Data growth remains one of the biggest challenges within the IT industry. Consistently ranked by IT professionals as one of the top three issues that loom above their heads, the sheer volume of data that accumulates within a single company offers unprecedented challenges.
Data is no longer a digital by-product of interest only to scientists; it has evolved into a precious resource, hoarded and gathered and sold as much as any physical object of value. These days, tech-savvy organizations are not only collecting and storing information, they’re taking that information and applying heavy-duty analytics to get more value out of their data, using it to make more informed decisions. Every company that deals with high volume of data realizes that lack of attention to data quality and accuracy can have serious business ramifications.

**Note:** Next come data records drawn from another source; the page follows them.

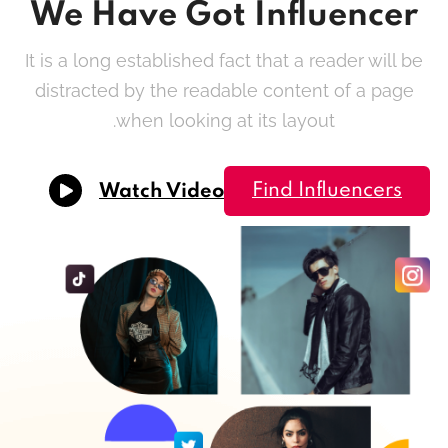
We Have Got Influencer
It is a long established fact that a reader will be
distracted by the readable content of a page
when looking at its layout.
Find Influencers
Watch Video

New technologies are rapidly being built to hold and process data with increasingly mind-blowing efficiency, but surprisingly little attention is being paid to making sure that data that is being used as a key component in business decisions is trustworthy. Even in this day of technologically informed CEOs and computer-savy employees, a shocking number of organizations believe that they can survive with poor data quality and consider data cleansing to be a temporary fix needed only when a visible problem occurs.
So what is data quality all about?
Data quality is all about having identification and remediation processes at data entry points and addressing issues at the source. It is not a one-time activity; rather it is a maintenance function, and once the processes are in place, it should be monitored frequently. Organizations need to be proactive, establishing a dedicated group of Data Stewards to improve and monitor the accuracy of data over time.

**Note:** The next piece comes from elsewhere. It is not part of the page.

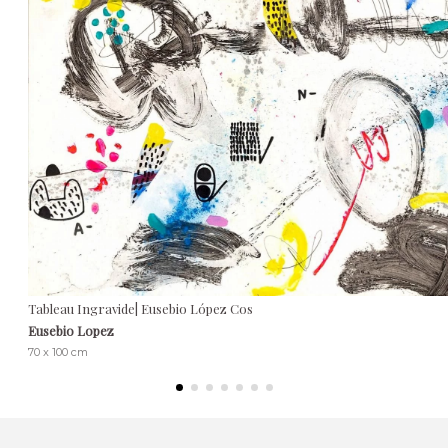
Tableau Ingravide| Eusebio López Cos
Eusebio Lopez
70 x 100 cm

Where does the problem begin?
The standard data quality problems begin to accumulate from the initial moment of data creation, steadily losing veracity or reliability through data decay, data movement, and data use. The transfer of data in particular poses a lot of problems. Data extracted from legacy systems should be cleansed, restructured and reconciled before it is loaded into data warehouse, and these steps are often overlooked or waved away as unimportant. Even when companies ensure these steps are taken, inconsistencies within the cleansed data then need to be identified and corrected before the data is transformed.
While progress in this area is significant, data decay is an inevitable process. No data remains perfect or valid forever.

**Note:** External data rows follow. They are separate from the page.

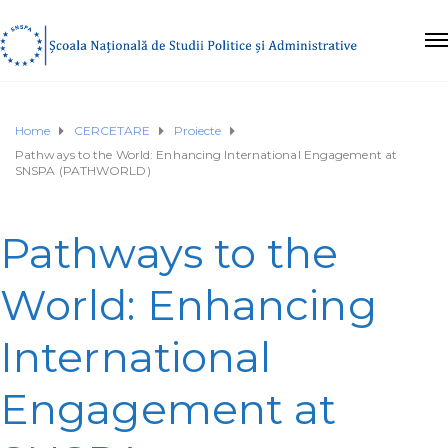
Home
CERCETARE
Proiecte
Pathways to the World: Enhancing International Engagement at
SNSPA (PATHWORLD)
Pathways to the
World: Enhancing
International
Engagement at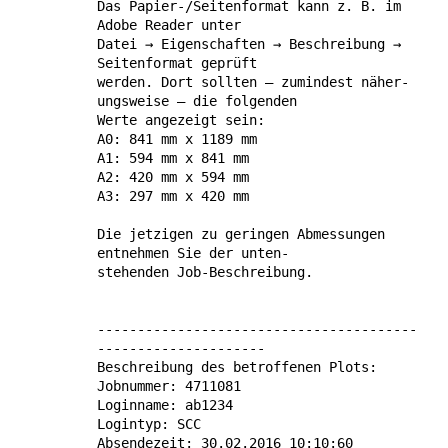
Das Papier-/Seitenformat kann z. B. im
Adobe Reader unter
Datei → Eigenschaften → Beschrei­bung →
Seiten­format geprüft
werden. Dort sollten – zumindest näher­
ungs­weise – die folgenden
Werte angezeigt sein:
A0: 841 mm x 1189 mm
A1: 594 mm x 841 mm
A2: 420 mm x 594 mm
A3: 297 mm x 420 mm
Die jetzigen zu geringen Abmes­sungen
entnehmen Sie der unten-
stehenden Job-Beschreibung.
----------------------------------------
---------------------
Beschreibung des betroffenen Plots:
Jobnummer: 4711081
Loginname: ab1234
Logintyp: SCC
Absendezeit: 30.02.2016 10:10:60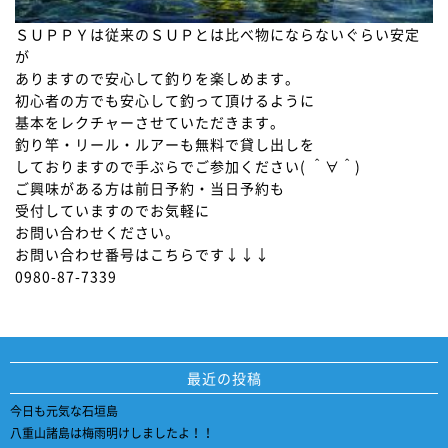
ＳＵＰＰＹは従来のＳＵＰとは比べ物にならないぐらい安定
が
ありますので安心して釣りを楽しめます。
初心者の方でも安心して釣って頂けるように
基本をレクチャーさせていただきます。
釣り竿・リール・ルアーも無料で貸し出しを
しておりますので手ぶらでご参加ください( ＾∀＾)
ご興味がある方は前日予約・当日予約も
受付していますのでお気軽に
お問い合わせください。
お問い合わせ番号はこちらです↓↓↓
0980-87-7339
最近の投稿
今日も元気な石垣島
八重山諸島は梅雨明けしましたよ！！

How do we resolve the issue?
For an organization to achieve long-term success and avoid a steady decline in data quality, it is essential for them to identify the root cause of the data quality issues rather than applying solutions only when the problem occurs.
The first step is Assessment. A solid foundation of definitions, rules and project scope is key to a successful data quality program. Before making any decisions or implementing any solutions, it is absolutely essential to definitively answer the following questions:
- What kind of data do you collect?
- Where do you store the data?
- How does the data move?
- How will it be monitored?
To answer these in more than just a superficial way, let’s look at them in more detail.
- 1. What kind of data do you collect?
This addresses the very basic question of the type of data you’re working with and the context within which the data resides. From one organization to the next, the context and the specific definitions of data can vary dramatically, but the below are the core ‘types’ of data you’re likely to be collecting:
- Customer Data
- Geographic Data
- Asset Data
- Organization Data
The cleansing functionalities should be built around the business rules that you use to define each of these types of data. For example, the first name of a customer may occasionally include an abbreviated title. The cleansing function should know the complete domain set of values for these titles and should map the values according to the rules defined by the type and context of the data. In this example, the business rules may state that full titles should be the standard in place of abbreviations. It should be able to correct Jr. to Junior, Sr.to Senior, and Dr.to Doctor, and the records should be flagged if it does not fall in the given list of values. Starting with clear definitions of the rules associated with data type and data context make it far easier when you begin implementing a solution.
2. Where do you store the data?
Ensure that you have a full understanding of where all your data physically resides and how it is divided up or clustered within individual fields. The data may be homogeneous or heterogeneous and a proper channel will be required to connect data that comes from different sources. Depending on the complexity of your existing systems, this integration may necessitate a few changes to the existing data model or schema design.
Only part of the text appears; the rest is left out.